I stayed up until almost midnight last night watching the debate on the Senate floor over HB78, the bill aimed at revoking drivers license’s from undocumented New Mexicans. I commend the Democrats who amended HB78 into a more humane bill. Next, I anticipate NM representatives and senators will be forced to debate over legislation aimed at revoking the lottery scholarship from undocumented students.
All of the recent legislation targeting immigrants makes me shiver. I feel that a certain “mania” has entered New Mexico, a panic triggered by racism and fear. This state has always been known as a “sanctuary state,” a place where everyone is welcome and safe regardless of nationality, race or religion. Increasingly, this has begun to change. Bills have entered the House and Senate that are harsh on immigrant’s, and leave room for unfair racial profiling of citizens.
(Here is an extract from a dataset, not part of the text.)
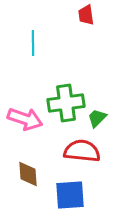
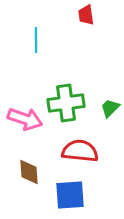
cyan line: moved 3 px right, 3 px up
green trapezoid: moved 13 px right, 10 px up
red semicircle: moved 2 px left
brown diamond: moved 1 px right, 2 px up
The fact of the matter is that the majority of people coming into the United States from Mexico are simply in search of a better future for themselves and their families. Mexico is in crisis right now, the drug cartels have taken over and innocent people are dying. Mexican immigrants, whether legal or not, have left a dangerous situation behind them. In fact, it is strange to me that they are not being granted refugee status by the United States.
This is no longer simply an issue of immigration, but an issue of human rights. Should we be deporting people back to a country where there is a good chance of them being murdered? Especially those immigrants who were brought here as children and have been living in the United States for years.
Immigrants are a large demographic in New Mexico. Depriving them of driver’s license’s and education is not going to solve anything, it will simply create a second class of residents and legalize oppression in our state. This is the opposite of what New Mexico needs. We should be educating and promoting the health of everyone living here in order to encourage constructive progress and ingenuity within our state.